The second thing I’m explaining to a lot of people is that although the book is about the largest information technology company in the world, this is not a technical book. It’s not about the inner workings of the information technology industry, and it not written for the technical wizards who dominate so much of what comes out of this industry. I couldn’t write that book, because that’s not who I am. I wasn’t a technical executive when I got to IBM, and I’m not one now that I’m stepping away from IBM.
That said, I’m fairly sure that the Silicon Valley crowd will be interested in the book. The decline and return of IBM has been the fascination of a lot of the people and the companies who once wrote us off as a dinosaur or an also-ran. But at the end of the day, this is a book about business, not technology. It’s written for people who hold leadership positions in any enterprise, or who aspire to -- people who need to understand issues of cultural change, of enterprise transformation, of how you grab hold of something and move it in a very different direction without having it break in your hands. In fact, I hope that people will find something they can learn from and apply in what the book says about the intricacies of what it takes to change corporate culture. I know this was the single greatest learning I’m taking away from my IBM experience.
In all of my business career, I would have always said that culture is one of the five or six things you worry about if you're a leader.

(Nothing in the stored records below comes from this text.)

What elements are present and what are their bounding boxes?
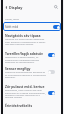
button[interactable]: Toggle on (53, 25, 60, 29)
staticText: Beállíthatja, hogy mennyi idő után kapcs… (5, 89, 46, 99)
staticText: Navigációs sáv típusa (5, 33, 41, 37)
staticText: Sötét mód (5, 25, 19, 29)
button[interactable]: Toggle on (48, 91, 55, 95)
button[interactable]: Toggle off (48, 70, 55, 74)
staticText: Érintésérzékelés (5, 103, 33, 107)
staticText: Háttér, téma (5, 17, 19, 20)
button[interactable]: Sötét mód (3, 22, 61, 31)
staticText: Válassza ki a kívánt típust: gesztusok v… (5, 38, 46, 46)
staticText: Tweriller/lapjk adatsáv témája (5, 51, 54, 55)
staticText: Tájékoztató a kijelző tetején, az állapo… (5, 56, 40, 64)
staticText: Display (9, 5, 23, 10)
button[interactable]: Toggle on (48, 53, 55, 57)
staticText: Zár pulzust mód- kertue (5, 84, 45, 88)
staticText: Képernyő elforgatásának figyelése és az … (5, 71, 46, 79)
staticText: Sensor megfigy (5, 66, 31, 70)
button[interactable]: Back (3, 2, 9, 12)
button[interactable]: Search (52, 2, 60, 12)
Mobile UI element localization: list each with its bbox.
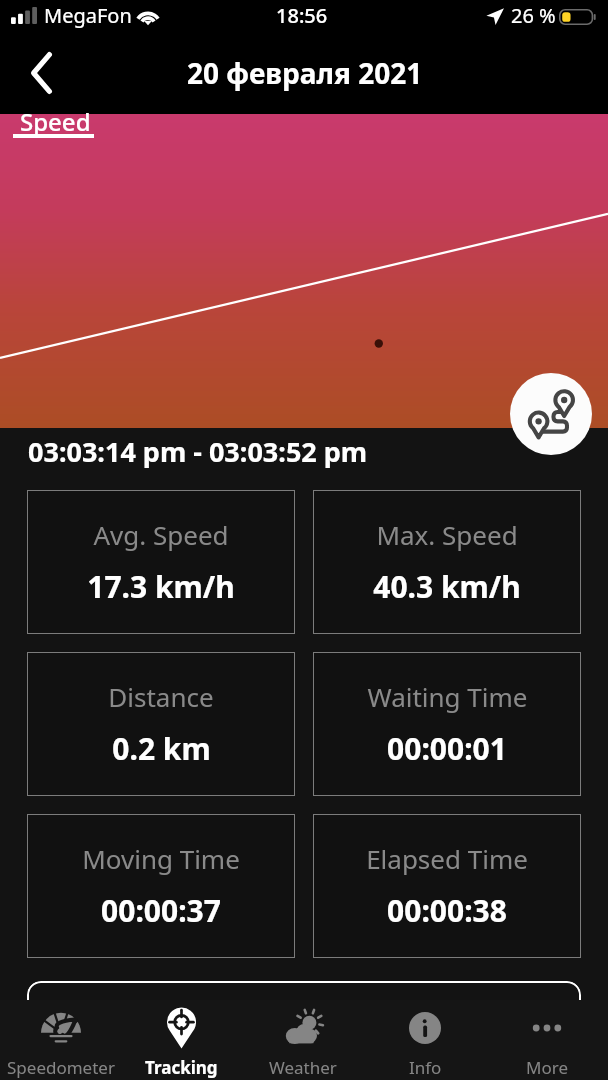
staticText: Speed	[20, 105, 91, 138]
staticText: 20 февраля 2021	[187, 54, 423, 92]
button[interactable]: Show route on map	[510, 373, 592, 455]
staticText: More	[526, 1056, 568, 1079]
staticText: Tracking	[145, 1056, 218, 1079]
button[interactable]: Tracking	[121, 1000, 242, 1080]
staticText: Weather	[269, 1056, 337, 1079]
staticText: 0.2 km	[112, 728, 211, 769]
staticText: Moving Time	[82, 841, 240, 876]
button[interactable]	[27, 981, 581, 1025]
button[interactable]: Distance	[27, 652, 295, 796]
button[interactable]: Moving Time	[27, 814, 295, 958]
button[interactable]: Elapsed Time	[313, 814, 581, 958]
button[interactable]: More	[486, 1000, 608, 1080]
button[interactable]: Max. Speed	[313, 490, 581, 634]
staticText: Elapsed Time	[366, 841, 528, 876]
staticText: 26 %	[511, 2, 556, 29]
button[interactable]: Speed	[7, 103, 94, 148]
staticText: 00:00:38	[387, 890, 507, 931]
staticText: 17.3 km/h	[87, 566, 235, 607]
button[interactable]: Weather	[242, 1000, 364, 1080]
staticText: Info	[409, 1056, 442, 1079]
staticText: Max. Speed	[376, 517, 518, 552]
staticText: 00:00:01	[387, 728, 507, 769]
staticText: 03:03:14 pm - 03:03:52 pm	[28, 433, 368, 470]
staticText: Avg. Speed	[93, 517, 229, 552]
staticText: MegaFon	[44, 2, 132, 29]
button[interactable]: Avg. Speed	[27, 490, 295, 634]
staticText: 40.3 km/h	[373, 566, 521, 607]
staticText: 00:00:37	[101, 890, 221, 931]
staticText: Speedometer	[7, 1056, 115, 1079]
staticText: Distance	[108, 679, 214, 714]
button[interactable]: Info	[364, 1000, 486, 1080]
button[interactable]: Waiting Time	[313, 652, 581, 796]
button[interactable]: Back	[18, 42, 64, 104]
button[interactable]: Speedometer	[0, 1000, 121, 1080]
staticText: Waiting Time	[367, 679, 528, 714]
staticText: 18:56	[276, 2, 328, 29]
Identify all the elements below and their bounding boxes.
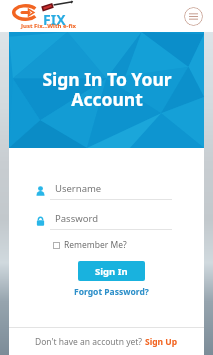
staticText: Remember Me? [64,239,127,251]
staticText: Sign In To Your Account [42,67,172,112]
staticText: Password [55,212,98,225]
staticText: Sign In [95,265,128,278]
staticText: FIX [43,10,66,29]
button[interactable]: Remember Me? [53,239,204,251]
staticText: Forgot Password? [74,286,149,298]
staticText: Just Fix...With e-fix [21,22,77,30]
button[interactable]: Forgot Password? [74,286,149,298]
staticText: Sign Up [145,336,178,348]
staticText: Username [55,182,102,195]
button[interactable]: Sign Up [145,336,178,348]
staticText: Don't have an accoutn yet? [35,336,145,348]
button[interactable]: Sign In [78,261,145,281]
button[interactable]: Open navigation menu [184,7,203,26]
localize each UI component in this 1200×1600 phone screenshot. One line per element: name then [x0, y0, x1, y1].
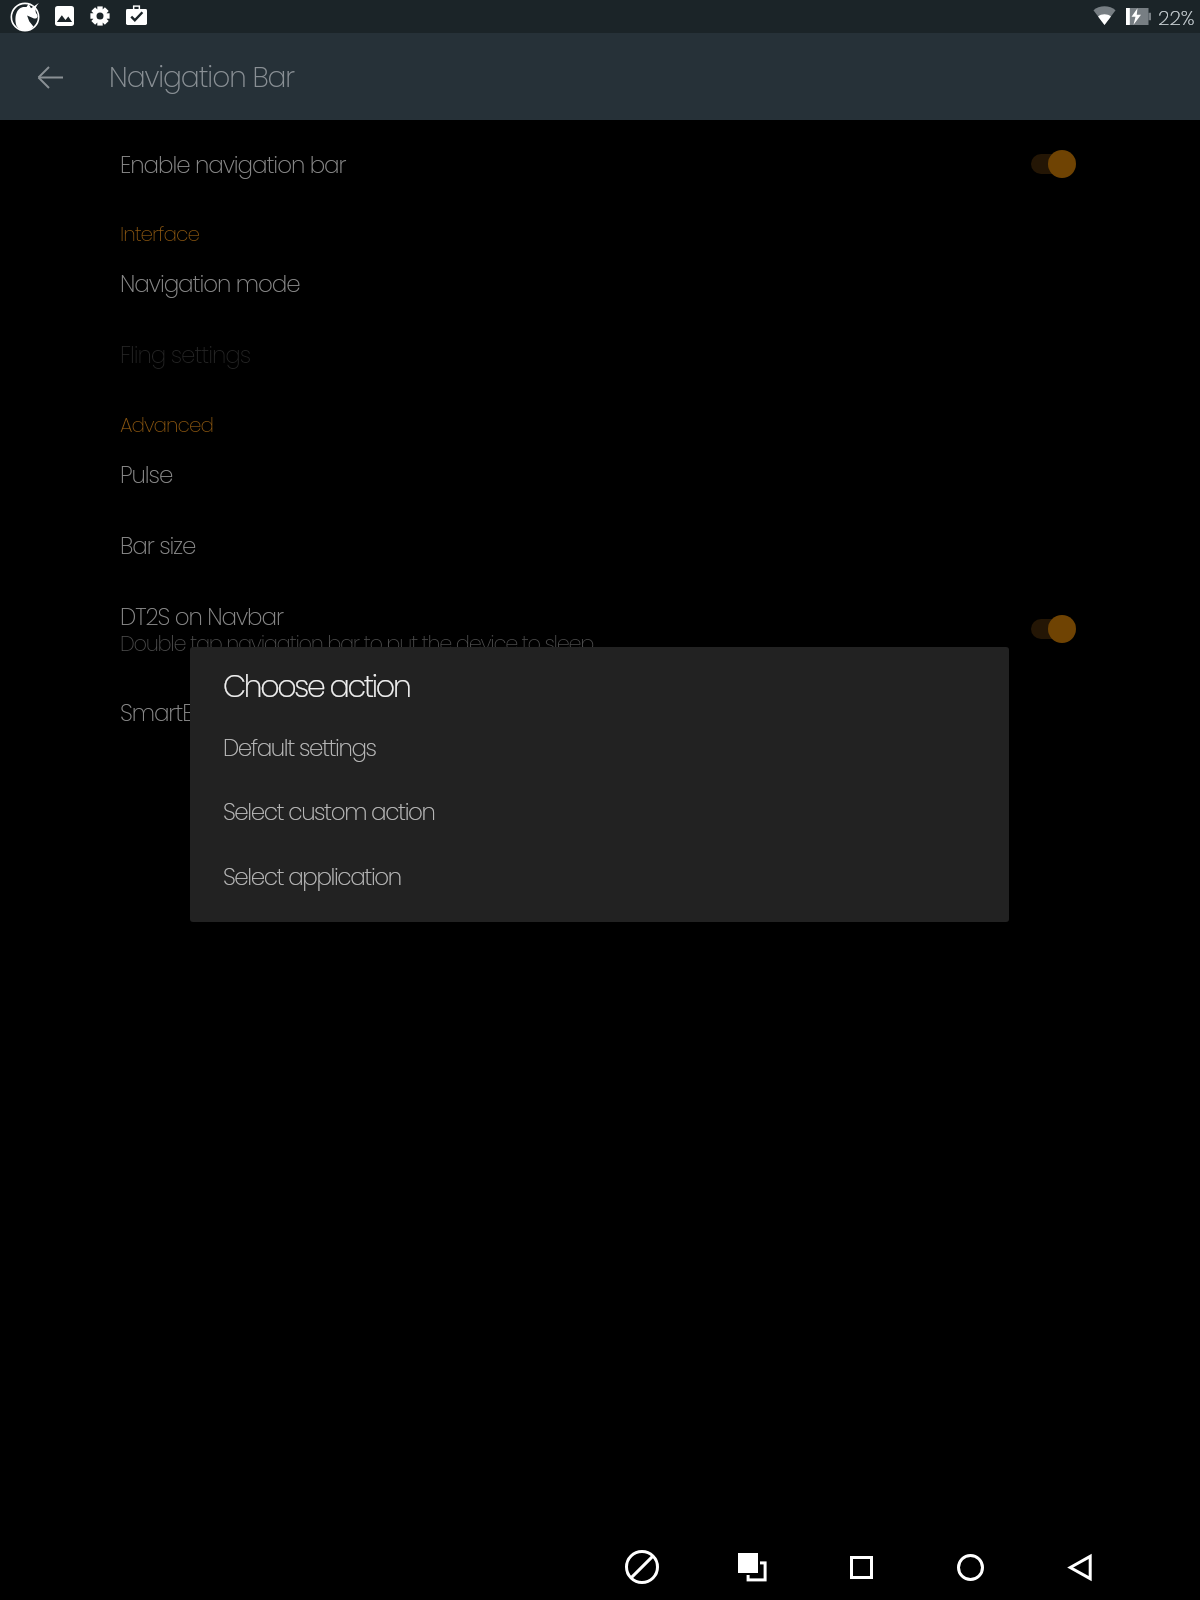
button[interactable]: Back — [26, 53, 74, 101]
button[interactable]: DT2S on Navbar — [0, 588, 1200, 646]
staticText: Interface — [120, 220, 199, 248]
button[interactable]: Pulse — [0, 446, 1200, 504]
staticText: Navigation Bar — [109, 58, 295, 97]
button[interactable]: Select application — [190, 849, 1009, 905]
button[interactable]: Toggle — [1031, 150, 1076, 178]
button[interactable]: Home — [938, 1535, 1002, 1599]
staticText: Advanced — [120, 411, 213, 439]
staticText: Choose action — [223, 666, 410, 708]
button[interactable]: SmartBar — [0, 684, 1200, 742]
button[interactable]: Recents — [829, 1535, 893, 1599]
staticText: DT2S on Navbar — [120, 601, 283, 633]
staticText: Select custom action — [223, 796, 435, 828]
button[interactable]: Bar size — [0, 517, 1200, 575]
button[interactable]: Do not disturb — [610, 1535, 674, 1599]
staticText: Double tap navigation bar to put the dev… — [120, 629, 594, 658]
staticText: SmartBar — [120, 697, 216, 729]
staticText: Enable navigation bar — [120, 149, 346, 181]
button[interactable]: Enable navigation bar — [0, 136, 1200, 194]
staticText: Fling settings — [120, 339, 251, 371]
staticText: Pulse — [120, 459, 173, 491]
button[interactable]: Back — [1048, 1535, 1112, 1599]
staticText: Navigation mode — [120, 268, 300, 300]
staticText: Select application — [223, 861, 401, 893]
staticText: Bar size — [120, 530, 196, 562]
button[interactable]: Toggle — [1031, 615, 1076, 643]
button[interactable]: Navigation mode — [0, 255, 1200, 313]
staticText: Default settings — [223, 732, 376, 764]
button[interactable]: Default settings — [190, 720, 1009, 776]
button[interactable]: Split screen — [720, 1535, 784, 1599]
staticText: 22% — [1158, 4, 1195, 32]
button[interactable]: Select custom action — [190, 784, 1009, 840]
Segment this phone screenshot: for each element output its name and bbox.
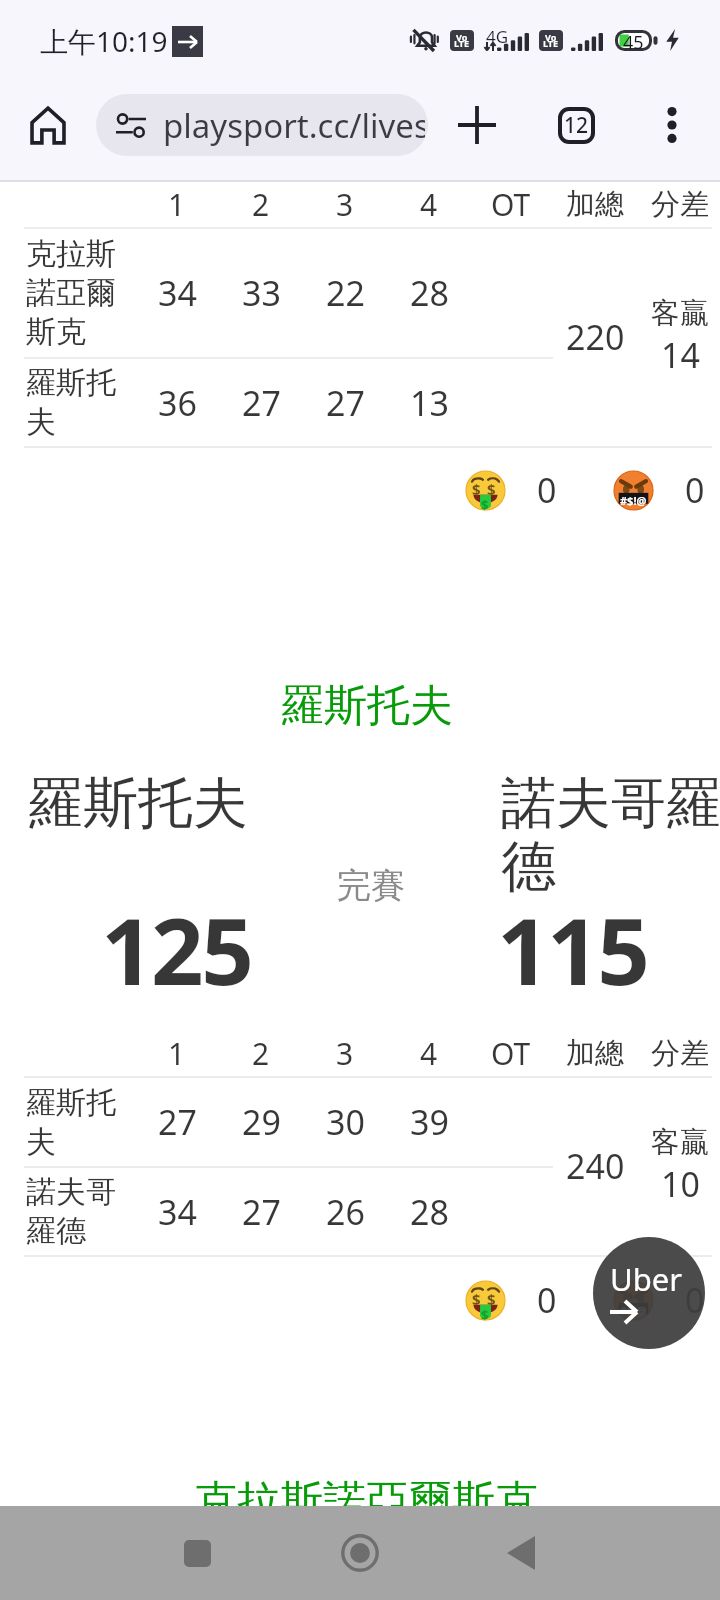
staticText: 分差	[651, 1035, 709, 1072]
staticText: 4G	[486, 25, 509, 47]
staticText: 27	[242, 380, 281, 426]
staticText: 33	[242, 270, 281, 316]
staticText: playsport.cc/lives	[163, 103, 425, 148]
staticText: 13	[410, 380, 449, 426]
staticText: 分差	[651, 186, 709, 223]
staticText: 加總	[566, 186, 624, 223]
staticText: 諾夫哥羅德	[501, 769, 720, 901]
staticText: 諾夫哥羅德	[26, 1173, 126, 1250]
staticText: 克拉斯諾亞爾斯克	[194, 1475, 538, 1529]
staticText: 0	[685, 467, 705, 513]
staticText: Vo	[545, 31, 557, 43]
staticText: 36	[158, 380, 197, 426]
staticText: 28	[410, 1189, 449, 1235]
staticText: 克拉斯諾亞爾斯克	[26, 235, 126, 351]
button[interactable]: 克拉斯諾亞爾斯克	[6, 1473, 720, 1531]
button[interactable]: 羅斯托夫	[7, 677, 720, 735]
staticText: 0	[685, 1277, 705, 1323]
staticText: 0	[537, 1277, 557, 1323]
staticText: 3	[336, 184, 354, 225]
button[interactable]: $	[462, 452, 589, 528]
button[interactable]: Recent apps	[157, 1513, 237, 1593]
staticText: 1	[168, 184, 186, 225]
staticText: 115	[497, 887, 648, 1012]
button[interactable]: Home	[320, 1513, 400, 1593]
staticText: 27	[242, 1189, 281, 1235]
button[interactable]: playsport.cc/lives	[96, 94, 428, 156]
staticText: 2	[252, 184, 270, 225]
button[interactable]: New tab	[445, 93, 509, 157]
button[interactable]: Tabs	[544, 93, 608, 157]
button[interactable]: $	[462, 1262, 589, 1338]
staticText: 10	[661, 1161, 700, 1207]
staticText: 完賽	[337, 864, 405, 907]
button[interactable]: #$!@	[610, 1262, 720, 1338]
staticText: 1	[168, 1033, 186, 1074]
staticText: 45	[623, 30, 644, 51]
staticText: LTE	[454, 37, 470, 49]
staticText: 27	[326, 380, 365, 426]
staticText: OT	[491, 184, 531, 225]
staticText: 上午10:19	[40, 22, 168, 60]
staticText: 30	[326, 1099, 365, 1145]
staticText: 39	[410, 1099, 449, 1145]
staticText: 240	[566, 1143, 625, 1189]
button[interactable]: Back	[481, 1513, 561, 1593]
staticText: Vo	[456, 31, 468, 43]
staticText: 4	[420, 184, 438, 225]
staticText: #$!@	[620, 1303, 647, 1318]
staticText: 22	[326, 270, 365, 316]
staticText: 2	[252, 1033, 270, 1074]
staticText: 220	[566, 314, 625, 360]
staticText: $	[481, 496, 489, 514]
staticText: LTE	[543, 37, 559, 49]
staticText: $	[472, 479, 481, 499]
staticText: $	[481, 1306, 489, 1324]
staticText: 羅斯托夫	[28, 769, 348, 838]
staticText: 14	[661, 332, 700, 378]
staticText: 28	[410, 270, 449, 316]
staticText: 加總	[566, 1035, 624, 1072]
staticText: #$!@	[620, 493, 647, 508]
staticText: 3	[336, 1033, 354, 1074]
staticText: Uber	[610, 1258, 683, 1300]
button[interactable]: #$!@	[610, 452, 720, 528]
staticText: 4	[420, 1033, 438, 1074]
button[interactable]: 羅斯托夫	[0, 745, 720, 1011]
staticText: $	[487, 479, 496, 499]
staticText: 12	[564, 111, 589, 140]
staticText: 羅斯托夫	[281, 679, 453, 733]
staticText: 27	[158, 1099, 197, 1145]
staticText: 29	[242, 1099, 281, 1145]
staticText: 26	[326, 1189, 365, 1235]
button[interactable]: Home	[16, 93, 80, 157]
staticText: 客贏	[651, 1124, 709, 1161]
staticText: $	[472, 1289, 481, 1309]
staticText: 0	[537, 467, 557, 513]
staticText: $	[487, 1289, 496, 1309]
staticText: 羅斯托夫	[26, 364, 126, 441]
staticText: 34	[158, 1189, 197, 1235]
staticText: 125	[101, 887, 252, 1012]
staticText: 客贏	[651, 295, 709, 332]
staticText: 羅斯托夫	[26, 1084, 126, 1161]
button[interactable]: More options	[640, 93, 704, 157]
staticText: 34	[158, 270, 197, 316]
button[interactable]: Uber	[593, 1237, 705, 1349]
staticText: OT	[491, 1033, 531, 1074]
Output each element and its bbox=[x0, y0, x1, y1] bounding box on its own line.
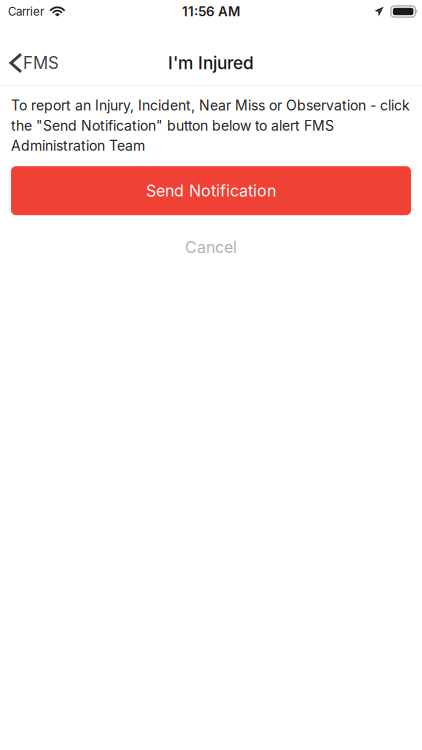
button[interactable]: Send Notification bbox=[11, 166, 411, 215]
staticText: FMS bbox=[23, 53, 59, 73]
button[interactable]: Cancel bbox=[11, 229, 411, 265]
button[interactable]: Back to FMS bbox=[0, 41, 69, 85]
staticText: Send Notification bbox=[146, 181, 276, 200]
staticText: 11:56 AM bbox=[182, 3, 240, 20]
staticText: To report an Injury, Incident, Near Miss… bbox=[11, 97, 410, 154]
staticText: Cancel bbox=[185, 238, 237, 257]
staticText: I'm Injured bbox=[168, 53, 254, 73]
staticText: Carrier bbox=[8, 5, 44, 18]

You worry about markets, and competitors, and financial assets and strategy. And somewhere on the list is culture. What I learned at IBM is that culture isn’t part of the game. It is the game. When you strip it right down to bare metal, a corporation is nothing more than the collective ability of its people to do two things: create value and execute the strategies of the company.
What I came to understand is that any enterprise can operate, and operate successfully, in the short term on the basis of its vision, strategy, marketing, financial model and management system. But no enterprise will succeed over the long haul if the DNA of the organism doesn’t allow people to respond to situations without being told what to do. Louis V. Gerstner, Jr.